2) Self-ligation PETS

Using the out.spet file in the ChIA-PET Tool V3 output, we can compute the self-ligation PETs of anchors using the commands as follows:

  1.   awk '{if($2<$5){print $1"\t"$2"\t"$5}else{print $1"\t"$5"\t"$2}}' out.spet > out.spet.bed3
  2.   bedtools coverage -a Anchor1.bed -b out.spet.bed3| cut -f4 > self1.bed
  3.   bedtools coverage -a Anchor2.bed -b out.spet.bed3| cut -f4 > self2.bed
  4.   then compute the average of it and call the variable name “selfAvg”

3) Mappability

Download the mappability score for human genome version hg19 using http://genome-asia.ucsc.edu/cgi-bin/hgFileUi?db=hg19&g=wgEncodeMapability. The file is in bigWig format, and we need to convert it to .bed format using bigWigToWig and BEDOPS wig2bed. Then, find the overlap region between .bed file and Anchor regions using Bedtools map.

  1.   bedtools map -a Anchor1.bed -b mappability.bed -c 5 -o mean| cut -f4 > mappability1.bed
  2.   bedtools map -a Anchor2.bed -b mappability.bed -c 5 -o mean| cut -f4 > mappability2.bed
  3.   Compute the average of mappability1.bed and mappability2.bed, and call the variable name “mappaAvg”
  4.   If you don’t find the mappability in the above link, you can prepare by yourself using ngs-tools.
  • Example for rice RS1 reference genome we can find like
    • sh mappability.sh -i mhRS63.fa -l 35 -p mappability > mappability.bed

4) GC content

The GC content of anchors are computed using bedtools nuc

  1.   bedtools nuc -fi hg19.fa -bed Anchor1.bed| cut -f5 > gc1.bed
  2.   bedtools nuc -fi hg19.fa -bed Anchor2.bed| cut -f5 > gc2.bed
  3.   Compute the average of gc1.bed and gc2.bed and call variable name “gcAv”

Input files

We need to organize the input file for inter- and intra-chromosomal interaction data separately. As an example, the input file of intra-chromosomal interactions should have such kind of variables arrangement.

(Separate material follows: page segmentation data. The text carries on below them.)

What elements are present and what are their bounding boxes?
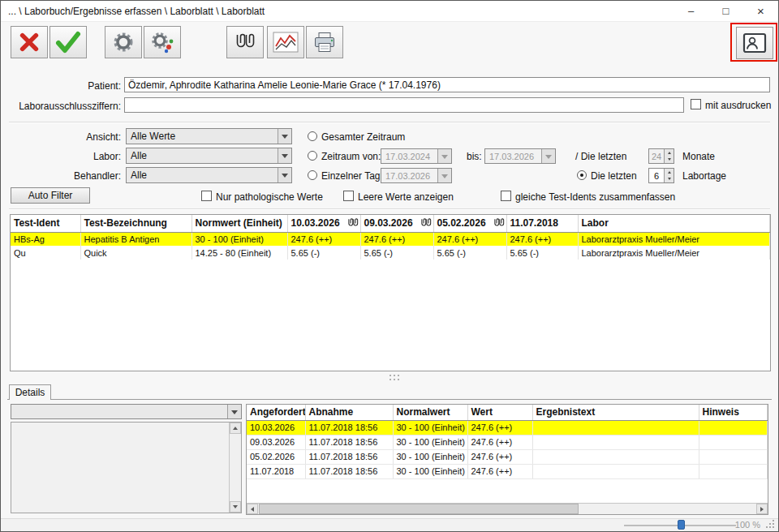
details-row-selected[interactable]: 10.03.2026 11.07.2018 18:56 30 - 100 (Ei…: [247, 420, 768, 435]
separator: [9, 208, 770, 209]
column-header-date-2[interactable]: 09.03.2026: [360, 215, 433, 232]
cell: HBs-Ag: [11, 232, 80, 246]
patient-record-button[interactable]: [736, 27, 773, 59]
column-header-wert[interactable]: Wert: [467, 405, 532, 420]
vertical-scrollbar[interactable]: [229, 423, 241, 513]
einzelner-tag-date[interactable]: 17.03.2026: [381, 168, 452, 183]
details-table: Angefordert Abnahme Normalwert Wert Erge…: [247, 405, 768, 479]
scroll-right-button[interactable]: [756, 504, 768, 514]
column-header-normwert[interactable]: Normwert (Einheit): [192, 215, 287, 232]
zeitraum-radio[interactable]: [308, 151, 317, 161]
printer-icon: [312, 32, 337, 53]
cell: 30 - 100 (Einheit): [393, 464, 467, 478]
column-header-test-bezeichnung[interactable]: Test-Bezeichnung: [80, 215, 192, 232]
ansicht-select[interactable]: Alle Werte: [126, 128, 292, 144]
cell: 247.6 (++): [467, 435, 532, 449]
scrollbar-thumb[interactable]: [259, 504, 579, 514]
splitter-handle[interactable]: [1, 372, 778, 383]
stepper-up-icon[interactable]: [665, 169, 674, 176]
die-letzten-radio[interactable]: [577, 170, 587, 180]
lab-settings-button[interactable]: [144, 26, 181, 58]
stepper-down-icon[interactable]: [665, 157, 674, 164]
paperclip-icon: [420, 218, 432, 228]
chevron-down-icon: [278, 168, 291, 182]
stepper-up-icon[interactable]: [665, 149, 674, 157]
scroll-down-button[interactable]: [230, 501, 241, 513]
annotation-highlight: [730, 23, 777, 62]
cell: 247.6 (++): [467, 464, 532, 478]
with-print-checkbox[interactable]: [691, 99, 701, 109]
nur-pathologische-checkbox[interactable]: [201, 191, 212, 201]
cell: 247.6 (++): [506, 232, 578, 246]
details-row[interactable]: 11.07.2018 11.07.2018 18:56 30 - 100 (Ei…: [247, 464, 768, 478]
window-controls: – □ ×: [674, 1, 778, 21]
minimize-button[interactable]: –: [674, 1, 708, 21]
arrow-right-icon: [760, 507, 766, 512]
cell: Hepatitis B Antigen: [80, 232, 192, 246]
paperclip-icon: [235, 33, 256, 51]
maximize-icon: □: [723, 5, 730, 17]
details-row[interactable]: 09.03.2026 11.07.2018 18:56 30 - 100 (Ei…: [247, 435, 768, 449]
cell: 11.07.2018: [247, 464, 305, 478]
cell: 05.02.2026: [247, 449, 305, 464]
monate-stepper[interactable]: 24: [648, 148, 674, 164]
column-header-ergebnistext[interactable]: Ergebnistext: [532, 405, 699, 420]
behandler-label: Behandler:: [9, 170, 121, 182]
einzelner-tag-radio[interactable]: [308, 170, 317, 180]
exclusion-input[interactable]: [124, 97, 684, 113]
column-header-date-4[interactable]: 11.07.2018: [506, 215, 578, 232]
close-button[interactable]: ×: [743, 1, 778, 21]
cancel-button[interactable]: [11, 26, 48, 58]
tab-details[interactable]: Details: [9, 384, 51, 400]
column-header-hinweis[interactable]: Hinweis: [699, 405, 768, 420]
scroll-up-button[interactable]: [230, 423, 241, 434]
scroll-left-button[interactable]: [247, 504, 258, 514]
column-header-normalwert[interactable]: Normalwert: [393, 405, 467, 420]
labor-select[interactable]: Alle: [126, 148, 292, 164]
window-title: ... \ Laborbuch/Ergebnisse erfassen \ La…: [8, 6, 265, 17]
attachments-button[interactable]: [226, 26, 264, 58]
labortage-stepper[interactable]: 6: [648, 168, 674, 183]
separator: [9, 122, 770, 122]
details-select[interactable]: [11, 404, 242, 419]
column-header-angefordert[interactable]: Angefordert: [247, 405, 305, 420]
auto-filter-button[interactable]: Auto Filter: [11, 187, 90, 204]
result-row-selected[interactable]: HBs-Ag Hepatitis B Antigen 30 - 100 (Ein…: [11, 232, 770, 246]
details-notes-box[interactable]: [11, 422, 242, 513]
bis-date[interactable]: 17.03.2026: [484, 148, 556, 164]
resize-grip[interactable]: [773, 526, 774, 528]
patient-input[interactable]: [124, 77, 770, 92]
column-header-labor[interactable]: Labor: [578, 215, 770, 232]
labor-value: Alle: [131, 148, 277, 163]
bis-value: 17.03.2026: [489, 149, 540, 163]
chart-button[interactable]: [267, 26, 304, 58]
column-header-date-1[interactable]: 10.03.2026: [287, 215, 360, 232]
chevron-down-icon: [227, 405, 241, 418]
cell: 5.65 (-): [506, 246, 578, 260]
cell: Qu: [11, 246, 80, 260]
behandler-select[interactable]: Alle: [126, 167, 292, 183]
column-header-test-ident[interactable]: Test-Ident: [11, 215, 80, 232]
monate-unit-label: Monate: [682, 151, 715, 162]
gesamter-zeitraum-radio[interactable]: [308, 131, 317, 141]
maximize-button[interactable]: □: [708, 1, 743, 21]
horizontal-scrollbar[interactable]: [247, 503, 768, 514]
cell: 11.07.2018 18:56: [305, 435, 393, 449]
column-header-abnahme[interactable]: Abnahme: [305, 405, 393, 420]
column-header-date-3[interactable]: 05.02.2026: [433, 215, 506, 232]
cell: 30 - 100 (Einheit): [393, 449, 467, 464]
labortage-unit-label: Labortage: [682, 170, 726, 182]
chevron-down-icon: [278, 129, 291, 144]
print-button[interactable]: [306, 26, 343, 58]
nur-pathologische-label: Nur pathologische Werte: [216, 191, 323, 203]
stepper-down-icon[interactable]: [665, 176, 674, 183]
details-row[interactable]: 05.02.2026 11.07.2018 18:56 30 - 100 (Ei…: [247, 449, 768, 464]
zeitraum-von-date[interactable]: 17.03.2024: [381, 148, 452, 164]
settings-button[interactable]: [105, 26, 142, 58]
ok-button[interactable]: [49, 26, 87, 58]
result-row[interactable]: Qu Quick 14.25 - 80 (Einheit) 5.65 (-) 5…: [11, 246, 770, 260]
gleiche-idents-checkbox[interactable]: [501, 191, 511, 201]
zoom-level: 100 %: [735, 520, 760, 530]
leere-werte-checkbox[interactable]: [343, 191, 354, 201]
zoom-slider-thumb[interactable]: [678, 520, 685, 530]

chrom1 start1 end1 chrom2 start2 end2 ipet distance tagcou1 tagcou2 tagcouAvg selfAvg gcAv mappaAvg
chr1 840068 840732 chr1 855579 856565 2 15672 3 6 4.5 9.0 0.66 0.69

Test data sets

  1.   RNAPII ChIA-PET data from human MCF7:
    https://www.ncbi.nlm.nih.gov/geo/query/acc.cgi?acc=GSM832458 and https://www.ncbi.nlm.nih.gov/geo/query/acc.cgi?acc=GSM832459
  2.   RNAPII ChIA-PET data from human K562:
    https://www.ncbi.nlm.nih.gov/geo/query/acc.cgi?acc=GSM832464 and https://www.ncbi.nlm.nih.gov/geo/query/acc.cgi?acc=GSM832465
  3.   CTCF ChIA-PET data from human MCF7:
    https://www.ncbi.nlm.nih.gov/geo/query/acc.cgi?acc=GSM970215
  4.   CTCF ChIA-PET data from human K562:
    https://www.ncbi.nlm.nih.gov/geo/query/acc.cgi?acc=GSM970216
  5.   RNAPII ChIA-PET data from rice MH63:
    https://www.ncbi.nlm.nih.gov/geo/query/acc.cgi?acc=GSM3767548 and https://www.ncbi.nlm.nih.gov/geo/query/acc.cgi?acc=GSM3767549
  6.   H3K9me2 ChIA-PET data from rice MH63:
    https://www.ncbi.nlm.nih.gov/geo/query/acc.cgi?acc=GSM3767546 and https://www.ncbi.nlm.nih.gov/geo/query/acc.cgi?acc=GSM3767547

Usage

Rscript ChIAMM.R -h
Usage: ChIAMM.R [-[-input|i] <character>] [-[-prefix|p] [<character>]] [-[-inter|e]] [-[-iter|r] [<integer>]] [-[-warmup|w] [<integer>]] [-[-help|h]]
     -i| --input      input file
     -p| --prefix     output prefix (default "out")
     -e| --inter      the input is inter-chromosomal, if not, intra-chromosomal interactions data
     -r| --iter       iteration number (default 5000)
     -w| --warmup     warmup value (default 750)
     -h |--help       print help

Example

For intra- and inter-chromosomal interactions, we need to run the ChIAMM.R separately.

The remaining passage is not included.